Marlborough, MA, September 14, 2011 --(PR.com
)-- Worcester Polytechnic Institute (WPI) will conduct a Lean Six Sigma Green Belt Certification course in Marlborough commencing October 4, 2011.
Six Sigma is the business management strategy originally developed by Motorola in the 1980s to identify and improve problem areas in a manufacturing or business process. It has been adopted by many Fortune 500 companies.
Green Belt is a level or title conferred upon a professional who has been trained in Six Sigma methodology and may either work as part of a team on large-scale projects or act as lead on smaller projects. Other levels within Six Sigma ranking include Sponsor, Black Belt and Champion. Those who successfully complete Green Belt training can increase their salary 4.5% to 10% depending on their industry.
People are often very surprised to learn that something as popular and highly regarded as Six Sigma Green Belt training has virtually no standards and can vary widely from one training provider to the next.
A training program can run several months – or several days – and award the same title of Green Belt. While students in WPI’s program can count on training that is comprehensive, project based and widely respected, others may have very different experiences. Professor Jim Leonard, who provides the training for WPI, suggested that the reason there is no standardized Green Belt training is that there is simply no standard approach to Six Sigma.
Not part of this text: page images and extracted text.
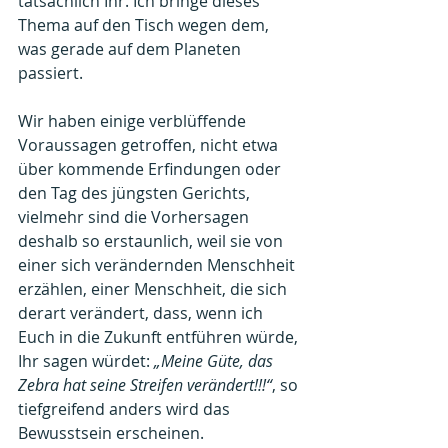
tatsächlich Ihr. Ich bringe dieses 
Thema auf den Tisch wegen dem, 
was gerade auf dem Planeten 
passiert.
Wir haben einige verblüffende 
Voraussagen getroffen, nicht etwa 
über kommende Erfindungen oder 
den Tag des jüngsten Gerichts, 
vielmehr sind die Vorhersagen 
deshalb so erstaunlich, weil sie von 
einer sich verändernden Menschheit 
erzählen, einer Menschheit, die sich 
derart verändert, dass, wenn ich 
Euch in die Zukunft entführen würde, 
Ihr sagen würdet: 
„Meine Güte, das 
Zebra hat seine Streifen verändert!!!“
, so 
tiefgreifend anders wird das 
Bewusstsein erscheinen.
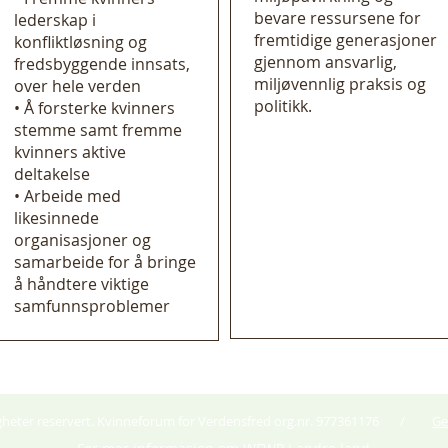
bevare ressursene for
lederskap i
fremtidige generasjoner
konfliktløsning og
gjennom ansvarlig,
fredsbyggende innsats,
miljøvennlig praksis og
over hele verden
politikk.
• Å forsterke kvinners
stemme samt fremme
kvinners aktive
deltakelse
• Arbeide med
likesinnede
organisasjoner og
samarbeide for å bringe
å håndtere viktige
samfunnsproblemer
tigheter reservert. Kvinneforum for Verdensfred org.nr. 977361176 /
Ge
“In some organizations, the Six Sigma initiative is under the direction of a certified Black Belt or Master Black Belt, with little or no direct involvement from top management,” he said. “Other organizations have direct involvement and support of senior corporate managers. With all of these many versions of Six Sigma initiatives, it is not surprising to find little consistency (across) Green Belt and Black Belt training.”
Susan Hicks, Senior Business Development Manager for Corporate and Professional Education (CPE), added that Six Sigma initiatives were developed within individual companies, with each, such as Motorola, GE and Allied Signal, setting its own standard. “When national (governing) bodies finally stepped into the arena, there were already multiple standards based on the companies and no national body was able to drive all the companies to one standard,” she said.
Hicks said that as a result, employers and professionals find major differences among training providers. WPI’s program spans a full six months, she noted. In addition, study takes place in person in a classroom environment with other students.
What makes WPI’s approach different – and superior – according to Leonard, is that the program goes beyond the emphasis on Lean Six Sigma “tools” that is so common with other Green Belt offerings. Considerable time is spent on the theory at the foundation of those tools, he said. “WPI’s program also addresses the critical component of leadership and weaves process-improvement projects throughout the curriculum.”
The program will consist of seven workshops totaling twelve days of instruction and will conclude in February 2012. It is expected that many companies based in Marlborough will make use of this exceptional and convenient opportunity to train members of their workforce on Six Sigma.
The Marlborough Economic Development Corporation has provided outreach assistance to WPI for this training course. Over the past year the two institutions have been discussing the possibility of implementing various courses and training programs in Marlborough.